DATA SUPPLIED Block Start

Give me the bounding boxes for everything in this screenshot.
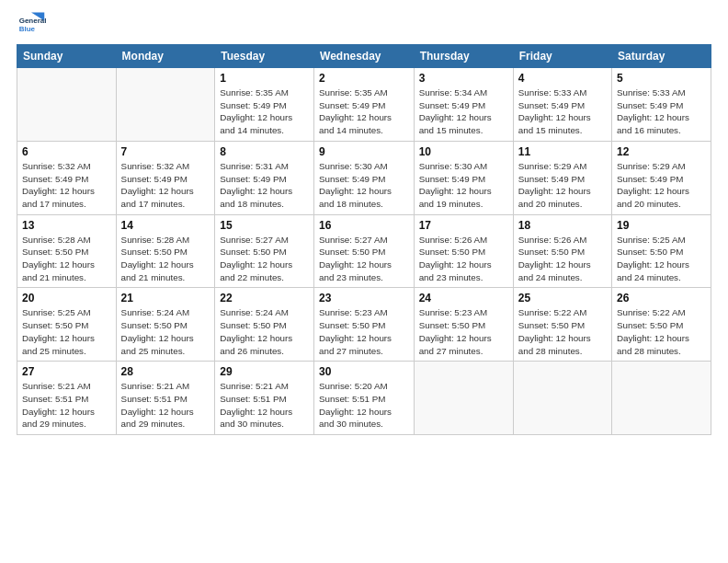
day-number: 29	[220, 365, 309, 378]
day-cell: 6Sunrise: 5:32 AMSunset: 5:49 PMDaylight…	[17, 141, 117, 214]
day-info: Sunrise: 5:23 AMSunset: 5:50 PMDaylight:…	[319, 306, 409, 357]
day-cell: 4Sunrise: 5:33 AMSunset: 5:49 PMDaylight…	[513, 68, 611, 142]
day-cell: 9Sunrise: 5:30 AMSunset: 5:49 PMDaylight…	[314, 141, 415, 214]
week-row-4: 20Sunrise: 5:25 AMSunset: 5:50 PMDayligh…	[17, 288, 711, 362]
day-number: 21	[121, 292, 210, 304]
day-cell: 16Sunrise: 5:27 AMSunset: 5:50 PMDayligh…	[314, 214, 415, 288]
day-cell: 1Sunrise: 5:35 AMSunset: 5:49 PMDaylight…	[215, 68, 314, 142]
day-cell: 24Sunrise: 5:23 AMSunset: 5:50 PMDayligh…	[414, 288, 513, 362]
day-number: 17	[419, 219, 508, 232]
day-info: Sunrise: 5:32 AMSunset: 5:49 PMDaylight:…	[22, 160, 111, 211]
day-cell: 26Sunrise: 5:22 AMSunset: 5:50 PMDayligh…	[612, 288, 711, 362]
day-cell: 27Sunrise: 5:21 AMSunset: 5:51 PMDayligh…	[17, 362, 117, 435]
day-info: Sunrise: 5:31 AMSunset: 5:49 PMDaylight:…	[220, 160, 309, 211]
day-number: 16	[319, 219, 409, 232]
day-cell: 12Sunrise: 5:29 AMSunset: 5:49 PMDayligh…	[612, 141, 711, 214]
day-cell: 11Sunrise: 5:29 AMSunset: 5:49 PMDayligh…	[513, 141, 611, 214]
day-info: Sunrise: 5:25 AMSunset: 5:50 PMDaylight:…	[22, 306, 111, 357]
day-cell	[612, 362, 711, 435]
day-number: 7	[121, 145, 210, 158]
day-info: Sunrise: 5:29 AMSunset: 5:49 PMDaylight:…	[518, 160, 607, 211]
day-number: 8	[220, 145, 309, 158]
logo: General Blue	[17, 9, 46, 39]
day-info: Sunrise: 5:35 AMSunset: 5:49 PMDaylight:…	[319, 86, 409, 137]
day-cell	[513, 362, 611, 435]
week-row-5: 27Sunrise: 5:21 AMSunset: 5:51 PMDayligh…	[17, 362, 711, 435]
day-cell: 30Sunrise: 5:20 AMSunset: 5:51 PMDayligh…	[314, 362, 415, 435]
page: General Blue SundayMondayTuesdayWednesda…	[0, 0, 728, 563]
day-cell: 21Sunrise: 5:24 AMSunset: 5:50 PMDayligh…	[116, 288, 215, 362]
day-number: 14	[121, 219, 210, 232]
column-header-sunday: Sunday	[17, 45, 117, 68]
day-info: Sunrise: 5:21 AMSunset: 5:51 PMDaylight:…	[220, 380, 309, 431]
calendar-table: SundayMondayTuesdayWednesdayThursdayFrid…	[17, 44, 711, 435]
day-cell	[17, 68, 117, 142]
day-cell: 14Sunrise: 5:28 AMSunset: 5:50 PMDayligh…	[116, 214, 215, 288]
day-cell: 8Sunrise: 5:31 AMSunset: 5:49 PMDaylight…	[215, 141, 314, 214]
column-header-wednesday: Wednesday	[314, 45, 415, 68]
day-info: Sunrise: 5:24 AMSunset: 5:50 PMDaylight:…	[220, 306, 309, 357]
column-header-saturday: Saturday	[612, 45, 711, 68]
day-number: 2	[319, 72, 409, 85]
day-cell: 5Sunrise: 5:33 AMSunset: 5:49 PMDaylight…	[612, 68, 711, 142]
day-info: Sunrise: 5:34 AMSunset: 5:49 PMDaylight:…	[419, 86, 508, 137]
day-cell: 3Sunrise: 5:34 AMSunset: 5:49 PMDaylight…	[414, 68, 513, 142]
day-info: Sunrise: 5:33 AMSunset: 5:49 PMDaylight:…	[518, 86, 607, 137]
column-header-monday: Monday	[116, 45, 215, 68]
day-number: 18	[518, 219, 607, 232]
day-cell: 22Sunrise: 5:24 AMSunset: 5:50 PMDayligh…	[215, 288, 314, 362]
week-row-1: 1Sunrise: 5:35 AMSunset: 5:49 PMDaylight…	[17, 68, 711, 142]
day-cell: 10Sunrise: 5:30 AMSunset: 5:49 PMDayligh…	[414, 141, 513, 214]
day-info: Sunrise: 5:20 AMSunset: 5:51 PMDaylight:…	[319, 380, 409, 431]
day-info: Sunrise: 5:25 AMSunset: 5:50 PMDaylight:…	[617, 234, 706, 284]
day-number: 1	[220, 72, 309, 85]
day-cell: 19Sunrise: 5:25 AMSunset: 5:50 PMDayligh…	[612, 214, 711, 288]
day-info: Sunrise: 5:33 AMSunset: 5:49 PMDaylight:…	[617, 86, 706, 137]
column-header-tuesday: Tuesday	[215, 45, 314, 68]
day-cell: 2Sunrise: 5:35 AMSunset: 5:49 PMDaylight…	[314, 68, 415, 142]
day-number: 15	[220, 219, 309, 232]
column-header-thursday: Thursday	[414, 45, 513, 68]
day-cell: 25Sunrise: 5:22 AMSunset: 5:50 PMDayligh…	[513, 288, 611, 362]
day-number: 6	[22, 145, 111, 158]
day-info: Sunrise: 5:30 AMSunset: 5:49 PMDaylight:…	[319, 160, 409, 211]
day-number: 19	[617, 219, 706, 232]
svg-text:General: General	[19, 17, 46, 25]
day-info: Sunrise: 5:21 AMSunset: 5:51 PMDaylight:…	[121, 380, 210, 431]
day-cell: 7Sunrise: 5:32 AMSunset: 5:49 PMDaylight…	[116, 141, 215, 214]
header: General Blue	[17, 9, 711, 39]
week-row-2: 6Sunrise: 5:32 AMSunset: 5:49 PMDaylight…	[17, 141, 711, 214]
day-number: 11	[518, 145, 607, 158]
day-number: 22	[220, 292, 309, 304]
day-info: Sunrise: 5:23 AMSunset: 5:50 PMDaylight:…	[419, 306, 508, 357]
day-number: 27	[22, 365, 111, 378]
day-number: 20	[22, 292, 111, 304]
calendar-header-row: SundayMondayTuesdayWednesdayThursdayFrid…	[17, 45, 711, 68]
day-cell: 28Sunrise: 5:21 AMSunset: 5:51 PMDayligh…	[116, 362, 215, 435]
column-header-friday: Friday	[513, 45, 611, 68]
week-row-3: 13Sunrise: 5:28 AMSunset: 5:50 PMDayligh…	[17, 214, 711, 288]
day-number: 5	[617, 72, 706, 85]
day-info: Sunrise: 5:27 AMSunset: 5:50 PMDaylight:…	[319, 234, 409, 284]
day-number: 12	[617, 145, 706, 158]
day-cell: 20Sunrise: 5:25 AMSunset: 5:50 PMDayligh…	[17, 288, 117, 362]
day-info: Sunrise: 5:30 AMSunset: 5:49 PMDaylight:…	[419, 160, 508, 211]
day-info: Sunrise: 5:29 AMSunset: 5:49 PMDaylight:…	[617, 160, 706, 211]
day-cell: 17Sunrise: 5:26 AMSunset: 5:50 PMDayligh…	[414, 214, 513, 288]
day-info: Sunrise: 5:24 AMSunset: 5:50 PMDaylight:…	[121, 306, 210, 357]
day-number: 30	[319, 365, 409, 378]
day-info: Sunrise: 5:22 AMSunset: 5:50 PMDaylight:…	[518, 306, 607, 357]
day-info: Sunrise: 5:35 AMSunset: 5:49 PMDaylight:…	[220, 86, 309, 137]
day-info: Sunrise: 5:32 AMSunset: 5:49 PMDaylight:…	[121, 160, 210, 211]
day-info: Sunrise: 5:26 AMSunset: 5:50 PMDaylight:…	[419, 234, 508, 284]
day-cell: 29Sunrise: 5:21 AMSunset: 5:51 PMDayligh…	[215, 362, 314, 435]
day-number: 4	[518, 72, 607, 85]
day-info: Sunrise: 5:22 AMSunset: 5:50 PMDaylight:…	[617, 306, 706, 357]
day-cell: 15Sunrise: 5:27 AMSunset: 5:50 PMDayligh…	[215, 214, 314, 288]
day-number: 9	[319, 145, 409, 158]
day-cell: 13Sunrise: 5:28 AMSunset: 5:50 PMDayligh…	[17, 214, 117, 288]
day-info: Sunrise: 5:26 AMSunset: 5:50 PMDaylight:…	[518, 234, 607, 284]
day-info: Sunrise: 5:21 AMSunset: 5:51 PMDaylight:…	[22, 380, 111, 431]
day-info: Sunrise: 5:28 AMSunset: 5:50 PMDaylight:…	[22, 234, 111, 284]
day-number: 3	[419, 72, 508, 85]
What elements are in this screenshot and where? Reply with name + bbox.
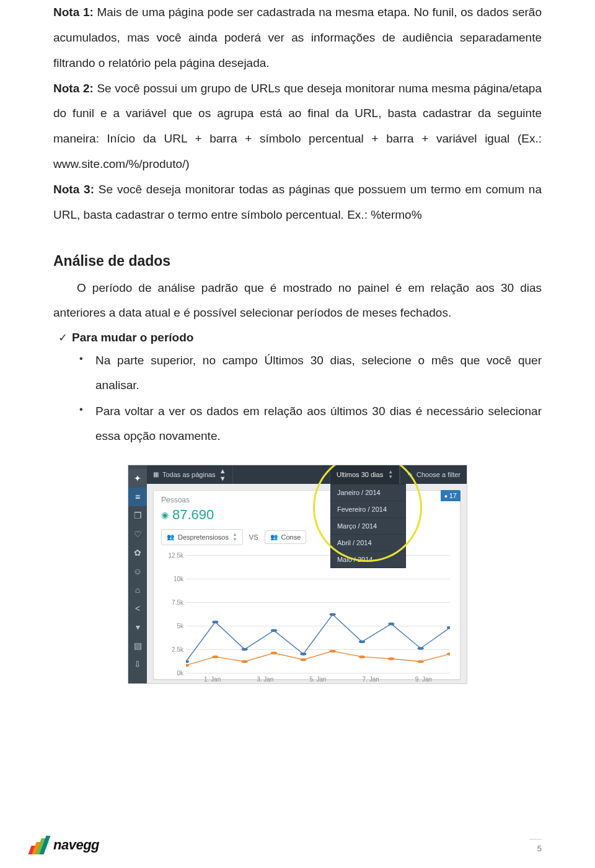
check-icon: ✓ bbox=[53, 331, 72, 344]
pessoas-label: Pessoas bbox=[161, 496, 452, 504]
vs-text: VS bbox=[249, 533, 258, 541]
x-tick-label: 3. Jan bbox=[239, 676, 291, 683]
x-tick-label: 9. Jan bbox=[397, 676, 450, 683]
filter-button[interactable]: ＋ Choose a filter bbox=[400, 465, 467, 484]
nota2-label: Nota 2: bbox=[53, 82, 94, 95]
pages-selector[interactable]: ▦ Todas as páginas ▲▼ bbox=[147, 465, 233, 484]
page-footer: navegg 5 bbox=[0, 820, 595, 857]
x-tick-label: 7. Jan bbox=[345, 676, 397, 683]
nota3-paragraph: Nota 3: Se você deseja monitorar todas a… bbox=[53, 177, 542, 228]
y-tick-label: 7.5k bbox=[159, 598, 186, 605]
section-body-1: O período de análise padrão que é mostra… bbox=[53, 276, 542, 327]
sidebar-tag-icon[interactable]: ⌂ bbox=[128, 581, 147, 599]
sidebar-cube-icon[interactable]: ❒ bbox=[128, 506, 147, 525]
bullet1-prefix: Na parte superior, no campo bbox=[95, 354, 265, 367]
svg-point-6 bbox=[359, 640, 365, 643]
svg-point-4 bbox=[300, 652, 306, 655]
sort-icon: ▲▼ bbox=[232, 532, 237, 542]
nota2-text: Se você possui um grupo de URLs que dese… bbox=[53, 82, 542, 171]
period-option[interactable]: Março / 2014 bbox=[331, 517, 405, 534]
x-tick-label: 1. Jan bbox=[186, 676, 239, 683]
y-tick-label: 0k bbox=[159, 669, 186, 676]
filter-label: Choose a filter bbox=[416, 471, 461, 478]
nota2-paragraph: Nota 2: Se você possui um grupo de URLs … bbox=[53, 76, 542, 177]
svg-point-0 bbox=[186, 660, 189, 663]
compare-row: 👥 Despretensiosos ▲▼ VS 👥 Conse bbox=[161, 529, 452, 545]
pages-icon: ▦ bbox=[153, 471, 159, 478]
nota3-text: Se você deseja monitorar todas as página… bbox=[53, 183, 542, 221]
nota1-paragraph: Nota 1: Mais de uma página pode ser cada… bbox=[53, 0, 542, 76]
period-selector[interactable]: Ultimos 30 dias ▲▼ bbox=[330, 465, 400, 484]
y-tick-label: 2.5k bbox=[159, 646, 186, 652]
sidebar-chart-icon[interactable]: ≡ bbox=[128, 488, 147, 506]
footer-divider bbox=[529, 839, 542, 840]
svg-point-15 bbox=[330, 650, 336, 653]
sidebar-heart-icon[interactable]: ♡ bbox=[128, 525, 147, 543]
people-icon: 👥 bbox=[167, 533, 174, 540]
pages-sort-icon: ▲▼ bbox=[219, 467, 226, 482]
period-sort-icon: ▲▼ bbox=[388, 470, 393, 480]
y-tick-label: 10k bbox=[159, 575, 186, 582]
y-tick-label: 12.5k bbox=[159, 551, 186, 558]
compare-right[interactable]: 👥 Conse bbox=[265, 530, 307, 544]
bullet1-bold: Últimos 30 dias bbox=[265, 354, 352, 367]
checklist-item: ✓ Para mudar o período bbox=[53, 331, 542, 344]
svg-point-12 bbox=[242, 660, 248, 663]
brand-mark-icon bbox=[30, 836, 48, 854]
period-label: Ultimos 30 dias bbox=[337, 471, 383, 478]
plus-icon: ＋ bbox=[407, 470, 413, 479]
svg-point-2 bbox=[242, 648, 248, 651]
brand-logo: navegg bbox=[30, 836, 99, 854]
period-dropdown: Janeiro / 2014Fevereiro / 2014Março / 20… bbox=[330, 484, 406, 568]
pessoas-card: 17 Pessoas ◉ 87.690 👥 Despretensiosos ▲▼… bbox=[153, 490, 461, 680]
period-option[interactable]: Fevereiro / 2014 bbox=[331, 501, 405, 517]
main-area: 17 Pessoas ◉ 87.690 👥 Despretensiosos ▲▼… bbox=[147, 484, 467, 683]
svg-point-17 bbox=[388, 657, 394, 660]
pages-label: Todas as páginas bbox=[162, 471, 216, 478]
sidebar: ✦ ≡ ❒ ♡ ✿ ☺ ⌂ < ▾ ▤ ⇩ bbox=[128, 465, 147, 683]
topbar: ▦ Todas as páginas ▲▼ Ultimos 30 dias ▲▼… bbox=[147, 465, 467, 484]
embedded-dashboard: ✦ ≡ ❒ ♡ ✿ ☺ ⌂ < ▾ ▤ ⇩ ▦ Todas as páginas… bbox=[128, 465, 467, 684]
sidebar-download-icon[interactable]: ⇩ bbox=[128, 655, 147, 673]
sidebar-share-icon[interactable]: < bbox=[128, 599, 147, 618]
svg-point-16 bbox=[359, 655, 365, 659]
sidebar-user-icon[interactable]: ☺ bbox=[128, 562, 147, 581]
bullet-item-1: Na parte superior, no campo Últimos 30 d… bbox=[79, 348, 542, 398]
svg-point-9 bbox=[447, 626, 450, 629]
badge: 17 bbox=[441, 490, 461, 501]
bullet-list: Na parte superior, no campo Últimos 30 d… bbox=[53, 348, 542, 449]
sidebar-gear-icon[interactable]: ✿ bbox=[128, 543, 147, 562]
period-option[interactable]: Abril / 2014 bbox=[331, 534, 405, 551]
svg-point-13 bbox=[271, 652, 277, 655]
checklist-label: Para mudar o período bbox=[72, 331, 193, 344]
svg-point-18 bbox=[418, 660, 424, 663]
period-option[interactable]: Janeiro / 2014 bbox=[331, 484, 405, 501]
x-tick-label: 5. Jan bbox=[291, 676, 344, 683]
section-title: Análise de dados bbox=[53, 253, 542, 270]
svg-point-11 bbox=[212, 655, 218, 659]
line-chart: 12.5k10k7.5k5k2.5k0k 1. Jan3. Jan5. Jan7… bbox=[186, 555, 450, 673]
people-icon: 👥 bbox=[270, 533, 278, 540]
pessoas-value: ◉ 87.690 bbox=[161, 507, 452, 523]
compare-left-label: Despretensiosos bbox=[178, 533, 229, 541]
bullet-item-2: Para voltar a ver os dados em relação ao… bbox=[79, 399, 542, 449]
svg-point-7 bbox=[388, 623, 394, 626]
target-icon: ◉ bbox=[161, 510, 169, 520]
nota1-text: Mais de uma página pode ser cadastrada n… bbox=[53, 6, 542, 69]
page-number: 5 bbox=[537, 844, 542, 853]
sidebar-calendar-icon[interactable]: ▤ bbox=[128, 636, 147, 655]
nota3-label: Nota 3: bbox=[53, 183, 94, 196]
pessoas-number: 87.690 bbox=[172, 507, 214, 523]
sidebar-filter-icon[interactable]: ▾ bbox=[128, 618, 147, 636]
svg-point-14 bbox=[300, 658, 306, 661]
period-option[interactable]: Maio / 2014 bbox=[331, 551, 405, 568]
nota1-label: Nota 1: bbox=[53, 6, 94, 19]
logo-icon[interactable]: ✦ bbox=[128, 469, 147, 488]
svg-point-8 bbox=[418, 647, 424, 650]
brand-text: navegg bbox=[53, 837, 99, 853]
compare-left[interactable]: 👥 Despretensiosos ▲▼ bbox=[161, 529, 243, 545]
svg-point-3 bbox=[271, 629, 277, 632]
svg-point-5 bbox=[330, 613, 336, 616]
svg-point-1 bbox=[212, 620, 218, 623]
compare-right-label: Conse bbox=[281, 533, 301, 541]
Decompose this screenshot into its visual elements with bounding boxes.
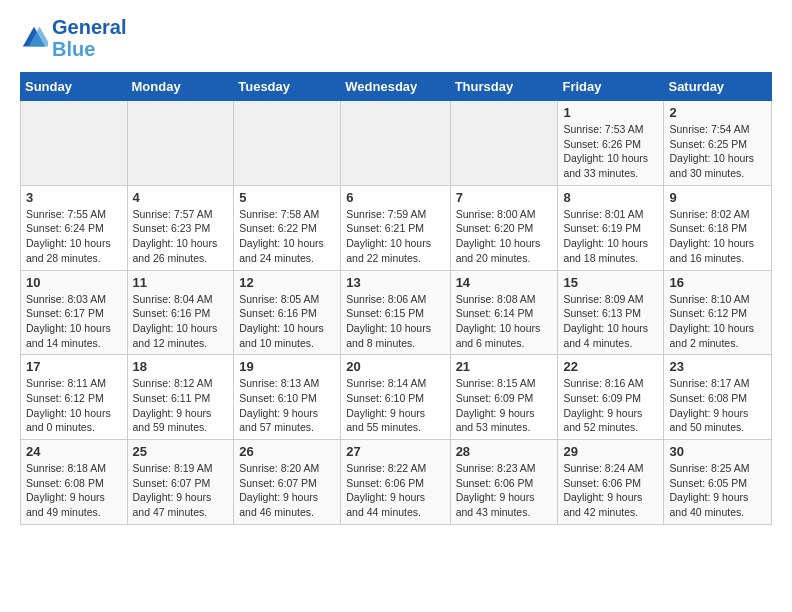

DATA SUPPLIED Block End

Copy each line of the records above that carries the word "Janeiro".

YOUR RESPONSE =
period-dropdown: Janeiro / 2014Fevereiro / 2014Março / 20… bbox=[330, 484, 406, 568]
period-option[interactable]: Janeiro / 2014 bbox=[331, 484, 405, 501]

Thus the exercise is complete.